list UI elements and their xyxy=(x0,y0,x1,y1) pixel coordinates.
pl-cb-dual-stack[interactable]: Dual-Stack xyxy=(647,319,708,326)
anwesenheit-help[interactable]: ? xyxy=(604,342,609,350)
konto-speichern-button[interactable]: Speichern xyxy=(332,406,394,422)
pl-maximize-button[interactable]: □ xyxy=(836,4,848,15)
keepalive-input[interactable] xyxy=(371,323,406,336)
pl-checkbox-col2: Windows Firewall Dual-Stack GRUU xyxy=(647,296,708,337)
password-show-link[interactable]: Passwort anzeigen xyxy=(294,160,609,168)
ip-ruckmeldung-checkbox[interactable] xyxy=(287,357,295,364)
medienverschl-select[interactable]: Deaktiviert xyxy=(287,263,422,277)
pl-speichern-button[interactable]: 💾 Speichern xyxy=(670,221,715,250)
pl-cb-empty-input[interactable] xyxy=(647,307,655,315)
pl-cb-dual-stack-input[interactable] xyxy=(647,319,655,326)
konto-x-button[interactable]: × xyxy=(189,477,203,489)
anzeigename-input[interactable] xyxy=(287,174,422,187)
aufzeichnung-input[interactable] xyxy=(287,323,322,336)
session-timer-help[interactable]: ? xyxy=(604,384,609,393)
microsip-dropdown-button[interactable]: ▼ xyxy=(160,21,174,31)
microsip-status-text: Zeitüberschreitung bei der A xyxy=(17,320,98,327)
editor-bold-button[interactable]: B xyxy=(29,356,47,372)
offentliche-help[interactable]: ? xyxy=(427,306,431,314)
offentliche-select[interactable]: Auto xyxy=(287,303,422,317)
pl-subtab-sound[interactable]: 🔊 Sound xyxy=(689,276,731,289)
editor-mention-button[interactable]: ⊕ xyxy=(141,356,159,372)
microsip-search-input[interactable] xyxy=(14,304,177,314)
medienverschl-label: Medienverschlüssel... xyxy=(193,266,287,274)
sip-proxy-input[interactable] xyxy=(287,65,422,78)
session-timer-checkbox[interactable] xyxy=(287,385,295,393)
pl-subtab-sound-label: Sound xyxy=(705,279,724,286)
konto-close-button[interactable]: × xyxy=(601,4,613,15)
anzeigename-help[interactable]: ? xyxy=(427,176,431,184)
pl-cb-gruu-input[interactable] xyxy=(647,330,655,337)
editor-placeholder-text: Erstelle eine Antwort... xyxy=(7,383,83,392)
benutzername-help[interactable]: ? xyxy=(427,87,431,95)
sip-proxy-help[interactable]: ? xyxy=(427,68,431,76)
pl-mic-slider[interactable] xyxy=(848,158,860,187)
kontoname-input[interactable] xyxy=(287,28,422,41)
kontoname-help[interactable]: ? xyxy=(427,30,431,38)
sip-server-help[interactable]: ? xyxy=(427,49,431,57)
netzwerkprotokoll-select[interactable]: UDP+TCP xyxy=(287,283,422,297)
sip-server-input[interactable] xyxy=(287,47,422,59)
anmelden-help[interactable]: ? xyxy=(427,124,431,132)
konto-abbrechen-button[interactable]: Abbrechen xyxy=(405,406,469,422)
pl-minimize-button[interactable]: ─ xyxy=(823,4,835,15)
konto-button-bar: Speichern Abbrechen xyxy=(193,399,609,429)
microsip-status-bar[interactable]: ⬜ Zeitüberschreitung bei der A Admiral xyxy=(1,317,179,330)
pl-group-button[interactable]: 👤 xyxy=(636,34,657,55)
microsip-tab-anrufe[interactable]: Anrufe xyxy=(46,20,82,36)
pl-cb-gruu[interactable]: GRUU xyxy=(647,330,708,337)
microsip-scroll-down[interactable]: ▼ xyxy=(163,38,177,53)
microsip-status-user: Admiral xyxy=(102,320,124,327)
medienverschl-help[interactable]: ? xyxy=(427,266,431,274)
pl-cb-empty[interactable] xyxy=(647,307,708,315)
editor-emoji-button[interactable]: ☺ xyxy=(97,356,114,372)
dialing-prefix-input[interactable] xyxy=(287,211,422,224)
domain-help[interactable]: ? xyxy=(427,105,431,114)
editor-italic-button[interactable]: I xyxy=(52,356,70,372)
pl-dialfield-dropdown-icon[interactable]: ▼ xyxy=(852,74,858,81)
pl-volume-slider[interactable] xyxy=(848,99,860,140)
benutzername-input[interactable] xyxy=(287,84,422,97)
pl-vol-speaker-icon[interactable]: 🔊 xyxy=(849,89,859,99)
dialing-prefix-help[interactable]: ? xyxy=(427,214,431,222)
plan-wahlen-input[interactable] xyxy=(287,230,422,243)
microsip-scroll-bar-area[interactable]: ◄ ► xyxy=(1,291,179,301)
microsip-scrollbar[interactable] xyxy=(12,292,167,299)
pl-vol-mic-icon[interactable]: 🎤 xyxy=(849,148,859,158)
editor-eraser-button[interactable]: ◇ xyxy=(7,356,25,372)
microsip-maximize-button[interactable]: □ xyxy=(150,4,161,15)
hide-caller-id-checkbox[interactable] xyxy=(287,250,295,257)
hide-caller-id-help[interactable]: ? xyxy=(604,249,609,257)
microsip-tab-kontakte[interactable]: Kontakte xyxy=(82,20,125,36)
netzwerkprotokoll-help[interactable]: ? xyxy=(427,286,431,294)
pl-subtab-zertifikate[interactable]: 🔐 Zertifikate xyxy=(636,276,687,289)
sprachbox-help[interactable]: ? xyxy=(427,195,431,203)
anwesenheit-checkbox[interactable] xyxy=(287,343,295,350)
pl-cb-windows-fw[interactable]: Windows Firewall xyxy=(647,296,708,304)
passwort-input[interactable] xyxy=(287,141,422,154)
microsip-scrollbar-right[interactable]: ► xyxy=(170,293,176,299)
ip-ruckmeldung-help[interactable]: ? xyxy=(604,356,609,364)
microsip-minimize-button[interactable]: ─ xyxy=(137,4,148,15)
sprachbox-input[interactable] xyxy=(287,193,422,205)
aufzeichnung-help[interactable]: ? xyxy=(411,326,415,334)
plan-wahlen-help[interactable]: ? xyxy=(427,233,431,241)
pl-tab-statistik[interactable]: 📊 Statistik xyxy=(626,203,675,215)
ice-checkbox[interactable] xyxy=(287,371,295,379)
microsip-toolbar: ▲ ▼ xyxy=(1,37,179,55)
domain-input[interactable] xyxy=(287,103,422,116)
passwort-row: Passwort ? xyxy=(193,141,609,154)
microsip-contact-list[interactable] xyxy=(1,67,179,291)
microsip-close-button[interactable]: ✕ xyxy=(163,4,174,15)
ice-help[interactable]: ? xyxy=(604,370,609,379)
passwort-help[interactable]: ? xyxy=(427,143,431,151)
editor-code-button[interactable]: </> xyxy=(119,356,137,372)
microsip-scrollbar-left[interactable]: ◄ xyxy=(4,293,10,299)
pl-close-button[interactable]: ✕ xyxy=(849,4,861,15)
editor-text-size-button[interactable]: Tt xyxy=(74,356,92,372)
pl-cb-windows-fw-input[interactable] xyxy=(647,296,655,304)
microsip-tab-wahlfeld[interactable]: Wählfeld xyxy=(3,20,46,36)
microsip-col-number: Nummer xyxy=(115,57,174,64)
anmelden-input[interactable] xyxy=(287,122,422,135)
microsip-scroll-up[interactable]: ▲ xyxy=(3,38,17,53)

--

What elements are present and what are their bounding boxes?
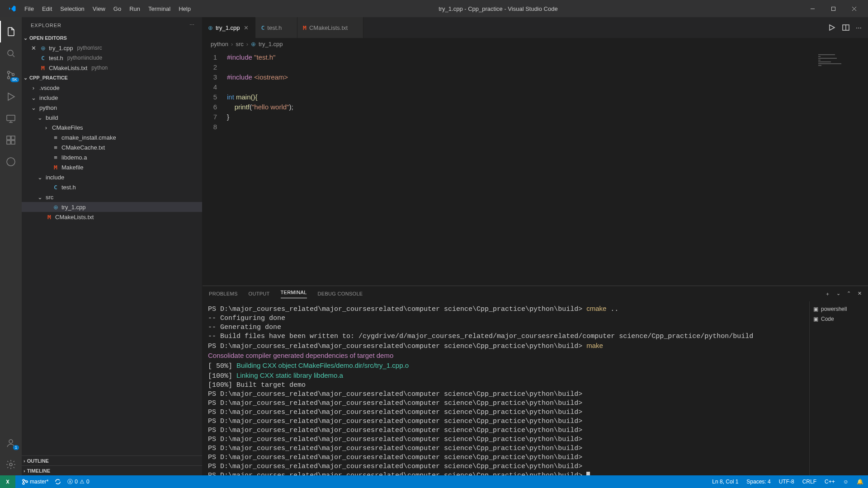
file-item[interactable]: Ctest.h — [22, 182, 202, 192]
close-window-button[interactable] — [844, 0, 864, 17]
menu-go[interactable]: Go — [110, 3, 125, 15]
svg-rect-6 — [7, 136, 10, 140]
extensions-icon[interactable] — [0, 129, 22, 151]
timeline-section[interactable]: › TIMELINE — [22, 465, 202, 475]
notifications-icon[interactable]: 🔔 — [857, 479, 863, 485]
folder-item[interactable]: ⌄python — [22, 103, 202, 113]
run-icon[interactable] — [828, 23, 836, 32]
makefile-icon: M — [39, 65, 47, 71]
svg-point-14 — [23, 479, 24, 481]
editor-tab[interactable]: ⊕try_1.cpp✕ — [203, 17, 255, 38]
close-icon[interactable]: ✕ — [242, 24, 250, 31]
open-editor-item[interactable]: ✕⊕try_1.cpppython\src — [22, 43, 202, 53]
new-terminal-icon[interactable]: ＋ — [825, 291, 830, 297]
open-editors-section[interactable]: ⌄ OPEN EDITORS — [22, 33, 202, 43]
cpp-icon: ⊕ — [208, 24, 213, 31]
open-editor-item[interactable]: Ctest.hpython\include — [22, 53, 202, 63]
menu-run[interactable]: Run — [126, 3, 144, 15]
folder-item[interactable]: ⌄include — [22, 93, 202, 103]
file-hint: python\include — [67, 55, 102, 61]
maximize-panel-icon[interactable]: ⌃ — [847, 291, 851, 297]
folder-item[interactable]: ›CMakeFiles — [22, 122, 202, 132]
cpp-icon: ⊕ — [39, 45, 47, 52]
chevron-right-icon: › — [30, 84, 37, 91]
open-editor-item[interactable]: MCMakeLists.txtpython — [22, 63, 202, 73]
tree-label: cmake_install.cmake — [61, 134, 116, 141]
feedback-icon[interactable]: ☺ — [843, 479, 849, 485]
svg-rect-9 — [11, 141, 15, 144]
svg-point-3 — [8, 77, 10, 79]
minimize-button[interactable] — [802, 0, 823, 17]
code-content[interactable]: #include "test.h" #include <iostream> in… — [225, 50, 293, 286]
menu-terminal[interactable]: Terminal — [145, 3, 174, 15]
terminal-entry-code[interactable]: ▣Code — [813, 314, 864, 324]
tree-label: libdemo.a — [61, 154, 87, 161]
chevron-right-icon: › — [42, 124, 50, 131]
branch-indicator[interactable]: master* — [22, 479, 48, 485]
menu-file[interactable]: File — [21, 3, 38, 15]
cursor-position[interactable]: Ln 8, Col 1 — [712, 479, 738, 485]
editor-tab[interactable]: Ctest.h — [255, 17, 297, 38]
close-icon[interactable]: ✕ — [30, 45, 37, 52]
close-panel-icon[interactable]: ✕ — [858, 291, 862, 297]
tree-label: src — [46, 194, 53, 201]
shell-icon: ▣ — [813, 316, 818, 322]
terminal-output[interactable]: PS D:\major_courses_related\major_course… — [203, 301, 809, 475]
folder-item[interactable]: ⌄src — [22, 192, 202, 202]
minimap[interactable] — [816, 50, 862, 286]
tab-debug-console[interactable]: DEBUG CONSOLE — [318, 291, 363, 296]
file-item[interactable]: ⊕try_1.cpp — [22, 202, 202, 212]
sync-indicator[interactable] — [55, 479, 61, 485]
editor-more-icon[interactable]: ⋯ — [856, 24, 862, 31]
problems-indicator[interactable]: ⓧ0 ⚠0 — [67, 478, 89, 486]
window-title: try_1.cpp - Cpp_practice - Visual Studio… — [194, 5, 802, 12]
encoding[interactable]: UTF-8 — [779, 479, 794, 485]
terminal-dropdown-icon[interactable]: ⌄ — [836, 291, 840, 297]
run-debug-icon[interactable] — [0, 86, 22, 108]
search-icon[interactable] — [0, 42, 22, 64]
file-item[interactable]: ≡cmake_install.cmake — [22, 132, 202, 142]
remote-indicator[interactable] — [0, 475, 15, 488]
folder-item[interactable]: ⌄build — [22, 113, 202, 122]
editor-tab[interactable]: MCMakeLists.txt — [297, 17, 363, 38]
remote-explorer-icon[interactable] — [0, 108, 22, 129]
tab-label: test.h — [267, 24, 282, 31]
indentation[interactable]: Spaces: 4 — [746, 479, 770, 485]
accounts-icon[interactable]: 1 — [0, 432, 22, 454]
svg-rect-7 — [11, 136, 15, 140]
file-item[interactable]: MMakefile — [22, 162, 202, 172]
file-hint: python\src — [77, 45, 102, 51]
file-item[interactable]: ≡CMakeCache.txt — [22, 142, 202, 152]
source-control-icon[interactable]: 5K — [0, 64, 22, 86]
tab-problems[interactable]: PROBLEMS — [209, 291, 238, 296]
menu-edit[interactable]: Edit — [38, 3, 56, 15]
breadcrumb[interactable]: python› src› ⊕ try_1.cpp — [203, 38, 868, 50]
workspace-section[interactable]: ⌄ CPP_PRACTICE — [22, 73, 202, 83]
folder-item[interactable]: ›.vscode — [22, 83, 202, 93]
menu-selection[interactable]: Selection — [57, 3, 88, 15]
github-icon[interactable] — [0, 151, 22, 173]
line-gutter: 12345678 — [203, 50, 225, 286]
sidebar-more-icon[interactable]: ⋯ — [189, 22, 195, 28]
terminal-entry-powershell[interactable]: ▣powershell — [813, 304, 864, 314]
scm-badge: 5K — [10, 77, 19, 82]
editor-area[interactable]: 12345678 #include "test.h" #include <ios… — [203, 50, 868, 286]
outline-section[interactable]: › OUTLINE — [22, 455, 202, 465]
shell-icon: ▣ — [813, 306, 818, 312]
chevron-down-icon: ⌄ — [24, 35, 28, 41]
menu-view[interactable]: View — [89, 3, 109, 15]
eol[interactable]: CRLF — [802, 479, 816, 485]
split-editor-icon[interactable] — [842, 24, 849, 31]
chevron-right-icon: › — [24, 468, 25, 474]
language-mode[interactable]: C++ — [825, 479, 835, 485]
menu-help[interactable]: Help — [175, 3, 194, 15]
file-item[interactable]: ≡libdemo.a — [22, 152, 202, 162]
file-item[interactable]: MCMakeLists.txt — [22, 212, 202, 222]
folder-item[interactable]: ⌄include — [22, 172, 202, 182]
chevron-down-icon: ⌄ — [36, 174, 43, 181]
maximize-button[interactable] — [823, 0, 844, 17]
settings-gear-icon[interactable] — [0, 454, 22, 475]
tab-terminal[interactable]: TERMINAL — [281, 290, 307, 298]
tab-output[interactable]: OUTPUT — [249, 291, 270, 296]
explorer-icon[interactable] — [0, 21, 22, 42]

--

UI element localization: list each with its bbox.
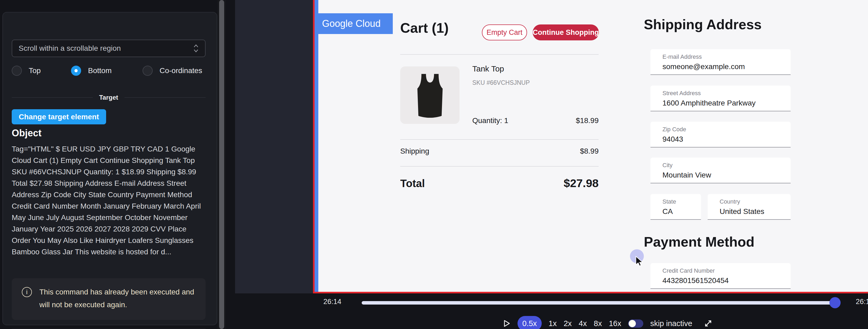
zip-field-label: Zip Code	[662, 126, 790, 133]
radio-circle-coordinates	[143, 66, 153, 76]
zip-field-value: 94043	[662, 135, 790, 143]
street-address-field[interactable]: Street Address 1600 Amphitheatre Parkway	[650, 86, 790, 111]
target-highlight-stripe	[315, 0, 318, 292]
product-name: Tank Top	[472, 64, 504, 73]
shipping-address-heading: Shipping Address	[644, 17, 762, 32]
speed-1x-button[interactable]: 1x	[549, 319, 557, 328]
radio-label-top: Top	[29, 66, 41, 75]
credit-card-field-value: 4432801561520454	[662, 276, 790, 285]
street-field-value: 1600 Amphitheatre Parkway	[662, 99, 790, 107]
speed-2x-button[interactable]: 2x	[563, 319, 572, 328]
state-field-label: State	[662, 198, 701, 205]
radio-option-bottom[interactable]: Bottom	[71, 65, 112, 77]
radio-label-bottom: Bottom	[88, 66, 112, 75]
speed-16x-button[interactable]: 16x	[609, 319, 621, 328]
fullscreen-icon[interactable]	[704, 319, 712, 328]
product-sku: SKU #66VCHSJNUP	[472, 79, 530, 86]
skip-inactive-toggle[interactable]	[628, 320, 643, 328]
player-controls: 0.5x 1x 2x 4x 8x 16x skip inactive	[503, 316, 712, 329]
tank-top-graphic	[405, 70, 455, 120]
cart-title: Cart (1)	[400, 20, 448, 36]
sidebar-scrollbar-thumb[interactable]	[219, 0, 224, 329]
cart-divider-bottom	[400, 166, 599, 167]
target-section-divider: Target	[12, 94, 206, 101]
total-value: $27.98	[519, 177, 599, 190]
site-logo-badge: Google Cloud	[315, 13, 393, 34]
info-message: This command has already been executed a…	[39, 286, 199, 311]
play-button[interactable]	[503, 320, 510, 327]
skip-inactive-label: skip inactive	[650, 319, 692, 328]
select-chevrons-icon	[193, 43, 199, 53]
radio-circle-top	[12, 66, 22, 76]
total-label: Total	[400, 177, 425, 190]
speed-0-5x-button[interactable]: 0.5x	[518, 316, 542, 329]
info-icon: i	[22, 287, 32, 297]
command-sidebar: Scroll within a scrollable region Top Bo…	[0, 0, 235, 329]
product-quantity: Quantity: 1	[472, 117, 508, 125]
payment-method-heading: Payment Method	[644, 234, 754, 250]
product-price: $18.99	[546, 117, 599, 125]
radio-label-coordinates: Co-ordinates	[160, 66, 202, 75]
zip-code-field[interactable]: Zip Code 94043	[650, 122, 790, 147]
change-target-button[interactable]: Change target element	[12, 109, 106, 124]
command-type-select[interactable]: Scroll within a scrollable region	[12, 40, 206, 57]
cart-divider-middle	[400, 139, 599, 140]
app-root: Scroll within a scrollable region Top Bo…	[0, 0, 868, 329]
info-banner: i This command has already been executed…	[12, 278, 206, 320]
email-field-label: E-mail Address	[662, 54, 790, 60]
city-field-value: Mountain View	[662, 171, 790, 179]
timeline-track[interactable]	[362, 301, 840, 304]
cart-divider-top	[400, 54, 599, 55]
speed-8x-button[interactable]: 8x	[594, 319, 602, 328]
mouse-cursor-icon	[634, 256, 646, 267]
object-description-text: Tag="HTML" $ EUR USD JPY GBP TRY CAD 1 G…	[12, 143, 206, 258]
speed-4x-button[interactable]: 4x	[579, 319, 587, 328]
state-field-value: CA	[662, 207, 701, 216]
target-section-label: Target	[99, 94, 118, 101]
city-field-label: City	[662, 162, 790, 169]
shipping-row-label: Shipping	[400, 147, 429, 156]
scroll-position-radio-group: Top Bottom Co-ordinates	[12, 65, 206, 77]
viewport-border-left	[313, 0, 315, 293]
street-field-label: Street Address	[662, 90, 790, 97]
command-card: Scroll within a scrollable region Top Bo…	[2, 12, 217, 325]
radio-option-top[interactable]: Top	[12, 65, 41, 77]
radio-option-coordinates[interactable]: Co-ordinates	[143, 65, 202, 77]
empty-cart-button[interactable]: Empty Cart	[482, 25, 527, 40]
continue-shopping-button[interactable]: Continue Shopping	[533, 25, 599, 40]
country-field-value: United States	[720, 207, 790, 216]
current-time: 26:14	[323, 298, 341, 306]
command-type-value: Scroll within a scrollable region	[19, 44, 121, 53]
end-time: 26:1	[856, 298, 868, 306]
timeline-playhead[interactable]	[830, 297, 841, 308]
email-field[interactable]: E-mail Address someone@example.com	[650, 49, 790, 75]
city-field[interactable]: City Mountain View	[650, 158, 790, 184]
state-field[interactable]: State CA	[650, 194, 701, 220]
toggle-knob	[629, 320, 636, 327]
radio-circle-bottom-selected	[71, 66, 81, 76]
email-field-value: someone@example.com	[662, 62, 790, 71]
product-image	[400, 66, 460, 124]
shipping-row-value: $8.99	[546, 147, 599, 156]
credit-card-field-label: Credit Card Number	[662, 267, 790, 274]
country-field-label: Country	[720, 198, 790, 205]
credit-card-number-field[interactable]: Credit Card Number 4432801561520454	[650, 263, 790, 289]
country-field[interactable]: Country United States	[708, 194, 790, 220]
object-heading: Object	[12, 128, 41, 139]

**WHAT IS REQUIRED**.
What lines of the preceding data include the string "slider"? Pull them out.

**EXERCISE OUTPUT**.
pl-mic-slider[interactable] xyxy=(848,158,860,187)
pl-volume-slider[interactable] xyxy=(848,99,860,140)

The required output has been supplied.